I protagonisti sono infatti i figli di quelli della puntata precedente, Niki Lauda e James Hunt; due personalità completamente antitetiche, ma che con le loro battaglie in pista hanno consegnato agli albi una delle stagioni più entusiasmanti del mondiale di Formula 1, quella del 1976, brillantemente rappresentata e raccontata nella pellicola “Rush” diretta da Ron Howard e che in molti ricorderanno.

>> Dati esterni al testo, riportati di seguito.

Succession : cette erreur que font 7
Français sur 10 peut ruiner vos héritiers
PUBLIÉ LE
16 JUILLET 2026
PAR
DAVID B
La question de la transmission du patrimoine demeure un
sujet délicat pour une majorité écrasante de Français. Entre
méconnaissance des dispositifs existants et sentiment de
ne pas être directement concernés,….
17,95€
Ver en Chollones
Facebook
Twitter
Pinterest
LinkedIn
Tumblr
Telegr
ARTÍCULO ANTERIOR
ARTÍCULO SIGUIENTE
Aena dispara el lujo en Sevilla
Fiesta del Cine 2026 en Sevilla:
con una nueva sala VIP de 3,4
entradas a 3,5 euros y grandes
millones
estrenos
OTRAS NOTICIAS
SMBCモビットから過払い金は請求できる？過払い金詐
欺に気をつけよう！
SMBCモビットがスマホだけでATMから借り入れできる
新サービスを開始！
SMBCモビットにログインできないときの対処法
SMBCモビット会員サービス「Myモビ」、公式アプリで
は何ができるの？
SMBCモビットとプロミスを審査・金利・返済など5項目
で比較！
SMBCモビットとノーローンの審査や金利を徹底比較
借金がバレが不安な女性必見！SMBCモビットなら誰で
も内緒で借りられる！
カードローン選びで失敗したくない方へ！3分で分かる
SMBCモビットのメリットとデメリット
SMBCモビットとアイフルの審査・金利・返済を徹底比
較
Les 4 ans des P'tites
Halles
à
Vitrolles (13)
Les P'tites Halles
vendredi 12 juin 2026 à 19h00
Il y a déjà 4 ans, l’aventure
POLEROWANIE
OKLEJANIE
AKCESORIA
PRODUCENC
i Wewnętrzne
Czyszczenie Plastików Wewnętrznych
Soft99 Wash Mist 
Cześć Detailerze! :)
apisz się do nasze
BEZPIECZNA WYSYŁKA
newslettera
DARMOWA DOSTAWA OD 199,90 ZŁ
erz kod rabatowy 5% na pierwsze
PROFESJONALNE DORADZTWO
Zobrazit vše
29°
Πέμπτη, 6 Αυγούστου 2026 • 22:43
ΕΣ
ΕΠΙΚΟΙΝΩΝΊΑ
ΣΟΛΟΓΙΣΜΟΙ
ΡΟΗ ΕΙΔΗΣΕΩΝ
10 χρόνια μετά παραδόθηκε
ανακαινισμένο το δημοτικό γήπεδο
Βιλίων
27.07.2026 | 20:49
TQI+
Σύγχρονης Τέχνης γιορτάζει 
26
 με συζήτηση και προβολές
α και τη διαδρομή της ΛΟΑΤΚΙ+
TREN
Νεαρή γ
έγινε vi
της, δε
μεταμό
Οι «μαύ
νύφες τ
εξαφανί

Al solo sentire questi nomi non si può non pensare a quell’annata, così beffarda per il pilota austriaco che fino a quel famigerato 1 agosto possedeva tutte le carte in regola per bissare il titolo iridato conquistato l’anno precedente. E invece sugli insidiosi 23 Km di asfalto umido del Nordschleife, si concretizza la “sliding door” del campionato: l’incidente che mette fuori gioco Lauda e rilancia le speranze di Hunt culminate nell’incredibile epilogo del Gran Premio del Giappone, disputatosi sotto un torrenziale acquazzone sul tracciato del Fuji. Non fu sufficiente il miracoloso ritorno del pilota della Ferrari a Monza, solamente 42 giorni dopo il rogo che poteva costargli la vita; la tenacia elauda_hunt_2 la determinazione dell’inglese ebbero la meglio e furono tali da permettergli di conquistare il campionato con un solo punto di vantaggio proprio nell’ultima gara, complice il forfait del rivale a causa delle condizioni meteo.

Esattamente 40 anni dopo, i nomi di Lauda e Hunt torneranno così a calcare i circuiti di una stessa competizione automobilistica, questa volta però nelle vesti di compagni di squadra e in una serie tutta made in Usa, se pur disputata in Europa. La scelta delle ruote coperte? Secondo Freddie, al debutto assoluto in Nascar dopo qualche esperienza con le vetture turismo, ricalcare le orme del padre James (scomparso nel 1993 a 45 anni) non sembra essere la strada più soddisfacente, perché “la Formula 1 di oggi è noiosa e fa ridere”. Chissà se con Mathias, il quale può già vantare nel suo curriculum la vittoria nella prima gara di sempre nella Whelen Euro Series ottenuta sull’ovale bagnato del Tours Speedway, avrà modo di aprire una finestra sulla storia che ha coinvolto i loro padri ed è entrata nel cuore di milioni di appassionati.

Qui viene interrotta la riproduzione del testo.